Are you shocked at your energy bill every month? You must’ve gone wrong somewhere, right?
Actually, you’re likely on par with most American families, which spend a whopping $2,000 a year on home energy. And most of it is due to wasted power through leaky windows and outdated heating and cooling systems, according to the U.S. Department of Energy (DOE).
The good news? A few simple energy-saving projects can stop the outflow of energy and dollars. No matter the season, these green DIY hacks can improve your home’s energy efficiency and shrink your bills in a snap.
Before replacing your old air conditioner, consider cost-effective ways to seal leaks where air can escape to keep your home cool in the summer and warm in the winter.
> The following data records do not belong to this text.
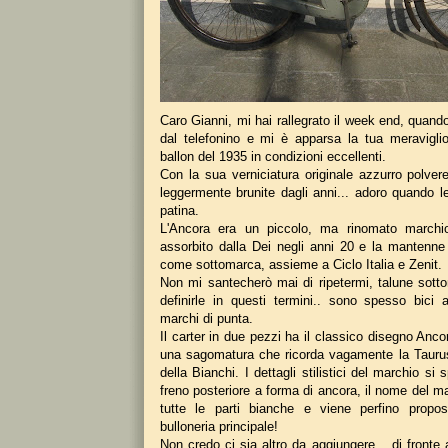
Caro Gianni, mi hai rallegrato il week end, quand
dal telefonino e mi è apparsa la tua meravigl
ballon del 1935 in condizioni eccellenti.
Con la sua verniciatura originale azzurro polver
leggermente brunite dagli anni... adoro quando l
patina.
L'Ancora era un piccolo, ma rinomato marchi
assorbito dalla Dei negli anni 20 e la mantenne
come sottomarca, assieme a Ciclo Italia e Zenit.
Non mi santecherò mai di ripetermi, talune sott
definirle in questi termini.. sono spesso bici a
marchi di punta.
Il carter in due pezzi ha il classico disegno Anco
una sagomatura che ricorda vagamente la Taurus
della Bianchi. I dettagli stilistici del marchio si
freno posteriore a forma di ancora, il nome del ma
tutte le parti bianche e viene perfino propo
bulloneria principale!
Non credo ci sia altro da aggiungere... di fronte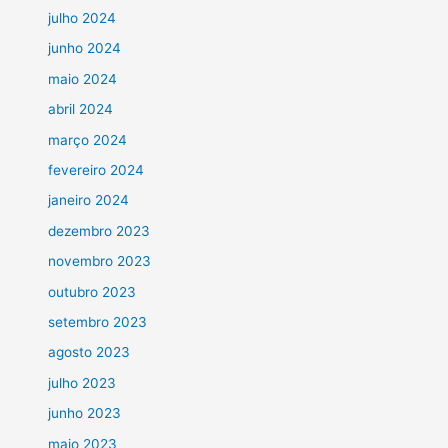
julho 2024
junho 2024
maio 2024
abril 2024
março 2024
fevereiro 2024
janeiro 2024
dezembro 2023
novembro 2023
outubro 2023
setembro 2023
agosto 2023
julho 2023
junho 2023
maio 2023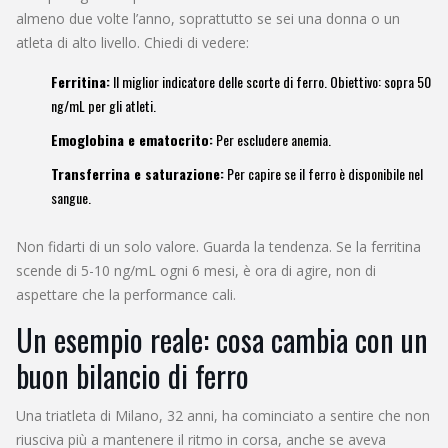
almeno due volte l’anno, soprattutto se sei una donna o un
atleta di alto livello. Chiedi di vedere:
Ferritina:
Il miglior indicatore delle scorte di ferro. Obiettivo: sopra 50
ng/mL per gli atleti.
Emoglobina e ematocrito:
Per escludere anemia.
Transferrina e saturazione:
Per capire se il ferro è disponibile nel
sangue.
Non fidarti di un solo valore. Guarda la tendenza. Se la ferritina
scende di 5-10 ng/mL ogni 6 mesi, è ora di agire, non di
aspettare che la performance cali.
Un esempio reale: cosa cambia con un
buon bilancio di ferro
Una triatleta di Milano, 32 anni, ha cominciato a sentire che non
riusciva più a mantenere il ritmo in corsa, anche se aveva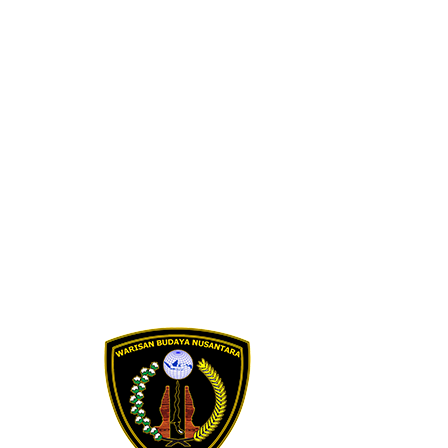
Skip to content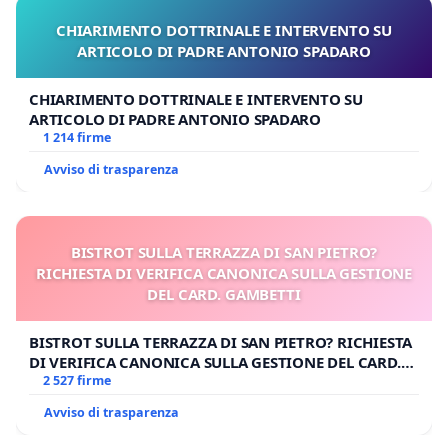
CHIARIMENTO DOTTRINALE E INTERVENTO SU
ARTICOLO DI PADRE ANTONIO SPADARO
CHIARIMENTO DOTTRINALE E INTERVENTO SU
ARTICOLO DI PADRE ANTONIO SPADARO
1 214 firme
Avviso di trasparenza
BISTROT SULLA TERRAZZA DI SAN PIETRO?
RICHIESTA DI VERIFICA CANONICA SULLA GESTIONE
DEL CARD. GAMBETTI
BISTROT SULLA TERRAZZA DI SAN PIETRO? RICHIESTA
DI VERIFICA CANONICA SULLA GESTIONE DEL CARD.
GAMBETTI
2 527 firme
Avviso di trasparenza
Here’s a simple project you can do in a few hours: Craft a cover box for your attic stairs. A cover box insulates and seals in the air in your attic, and it costs about $50 to $100. You can buy a premade box or kit, or build your own using rigid foam board, faced blanket insulation, house wrap, caulk, foam insulation and plywood. Follow the DOE’s lead.
Storm window installation is an affordable way to upgrade inefficient windows rather than replacing them. Get more bang for your buck with low-emissivity (low-e) storm windows, which are made with a thin, almost invisible metal coating that reflects infrared heat into the home and improves its insulation. Just as good for your bottom line as replacing the entire window, low-e windows can save you anywhere from 12 to 33 percent, or $120 to $330 on a $1,000 annual heating and cooling bill, estimates the DOE.
An even more frugal option that can yield the same effect is to insulate your windows with bubble wrap packing material cut to fit each window. Bubble wrap is often used to insulate greenhouses and can be used to keep your home warm, too. The bubble wrap can easily be taken down when guests come over, or whenever you want to take in the view.
Keeping your backyard pool at a comfortable temperature can be expensive, but there are several environmentally and budget-friendly tricks to saving money on heating a pool.
First, start with a pool cover, which is the best way to reduce your pool heating costs. A pool cover can raise the pool water temperature by 10 degrees Fahrenheit and lower your summertime pool heating costs by as much as 90 percent, notes the California Energy Commission. And while a pool cover may reduce solar heat loss to a certain degree, it also minimizes evaporation, which is the main culprit of energy loss.
A professionally installed solar pool heating system would run you between $3,000 and $4,000 — and you’ll earn your money back in anywhere from 1.5 to 7 years — but your savings depend on the local fuel costs, climate and location of your pool. You can also create a DIY solar pool heater with simple materials such as a photovoltaic (PV) module and black landscaping tubing, or make your own solar rings out of hula hoops and polyethylene film. However, don’t install your own solar panels — that’s a job best left to the pros.
It’s easy to be green and save money while you’re at it with alternative energy and green DIY projects that work. Do an energy audit to assess where you’re wasting energy and find new ways to improve your home’s energy efficiency, or harness the power of renewable energy sources.